As a direct answer to the question asked (rather than argue that R2/pseudo R2 aren't useful) the nagelkerke function in the rcompanion package will report various pseudo R2 values for nonlinear least square (nls) models as proposed by McFadden, Cox and Snell, and Nagelkerke, e.g.
require(nls)
data(BrendonSmall)
quadplat = function(x, a, b, clx) {
ifelse(x < clx, a + b * x + (-0.5*b/clx) * x * x,
a + b * clx + (-0.5*b/clx) * clx * clx)}
model = nls(Sodium ~ quadplat(Calories, a, b, clx),
data = BrendonSmall,
start = list(a = 519,
b = 0.359,
clx = 2304))
nullfunct = function(x, m){m}
null.model = nls(Sodium ~ nullfunct(Calories, m),
data = BrendonSmall,
start = list(m = 1346))
nagelkerke(model, null=null.model)
The soilphysics package also reports Efron's pseudo R2 and adjusted pseudo R2 value for nls models as 1 - RSS/TSS:
pred <- predict(model)
n <- length(pred)
res <- resid(model)
w <- weights(model)
if (is.null(w)) w <- rep(1, n)
rss <- sum(w * res ^ 2)
resp <- pred + res
center <- weighted.mean(resp, w)
r.df <- summary(model)$df[2]
int.df <- 1
tss <- sum(w * (resp - center)^2)
r.sq <- 1 - rss/tss
adj.r.sq <- 1 - (1 - r.sq) * (n - int.df) / r.df
out <- list(pseudo.R.squared = r.sq,
adj.R.squared = adj.r.sq)
which is also the pseudo R2 as calculated by the accuracy function in the rcompanion package. Basically, this R2 measures how much better your fit becomes compared to if you would just draw a flat horizontal line through them. This can make sense for nls models if your null model is one that allows for an intercept only model. Also for particular other nonlinear models it can make sense. E.g. for a scam model that uses stricly increasing splines (bs="mpi" in the spline term), the fitted model for the worst possible scenario (e.g. where your data was strictly decreasing) would be a flat line, and hence would result in an R2 of zero. Adjusted R2 then also penalize models with higher nrs of fitted parameters. Using the adjusted R2 value would already address a lot of the criticisms of the paper linked above, http://www.ncbi.nlm.nih.gov/pmc/articles/PMC2892436/ (besides if one swears by using information criteria to do model selection the question becomes which one to use - AIC, BIC, EBIC, AICc, QIC, etc).
Just using
r.sq <- max(cor(y,yfitted),0)^2
adj.r.sq <- 1 - (1 - r.sq) * (n - int.df) / r.df
I think would also make sense if you have normal Gaussian errors - i.e. the correlation between the observed and fitted y (clipped at zero, so that a negative relationship would imply zero predictive power) squared, and then adjusted for the nr of fitted parameters in the adjusted version.
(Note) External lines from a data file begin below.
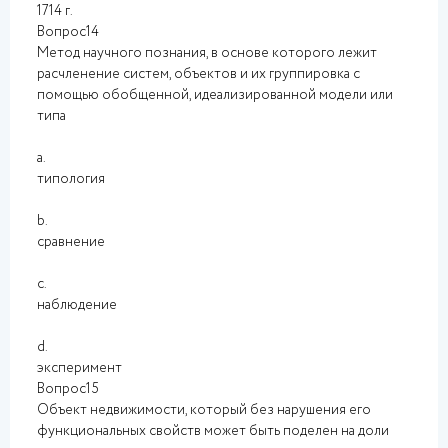
1714 г.
Вопрос14
Метод научного познания, в основе которого лежит
расчленение систем, объектов и их группировка с
помощью обобщенной, идеализированной модели или
типа
a.
типология
b.
сравнение
c.
наблюдение
d.
эксперимент
Вопрос15
Объект недвижимости, который без нарушения его
функциональных свойств может быть поделен на доли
If y and yfitted go in the same direction this would be the R2 and adjusted R2 value as reported for a regular linear model. To me this would make perfect sense at least, so I don't agree with outright rejecting the usefulness of pseudo R2 values for nls models as the answer above seems to imply.
For non-normal error structures (e.g. if you were using a GAM with non-normal errors) the McFadden pseudo R2 is defined analogously as
1-residual deviance/null deviance
See here and here for some useful discussion.
Another quasi-R-squared for non-linear models is to square the correlation between the actual y-values and the predicted y-values. For linear models this is the regular R-squared.
As an alternative to this problem I used at several times the following procedure:
compute a fit on data with the nls function
using the resulting model make predictions
Trace (plot...) the data against the values predicted by the model (if the model is good, points should be near the bissectrix).
Compute the R2 of the linear régression.
Best wishes to all. Patrick.
With the modelr package
modelr::rsquare(nls_model, data)
nls_model <- nls(mpg ~ a / wt + b, data = mtcars, start = list(a = 40, b = 4))
modelr::rsquare(nls_model, mtcars)
# 0.794
This gives essentially the same result as the longer way described by Tom from the rcompanion resource.
Longer way with nagelkerke function
nullfunct <- function(x, m){m}
null_model <- nls(mpg ~ nullfunct(wt, m),
data = mtcars,
start = list(m = mean(mtcars$mpg)))
nagelkerke(nls_model, null_model)[2]
# 0.794 or 0.796
Lastly, using predicted values
lm(mpg ~ predict(nls_model), data = mtcars) %>% broom::glance()
# 0.795
Like they say, it's only an approximation.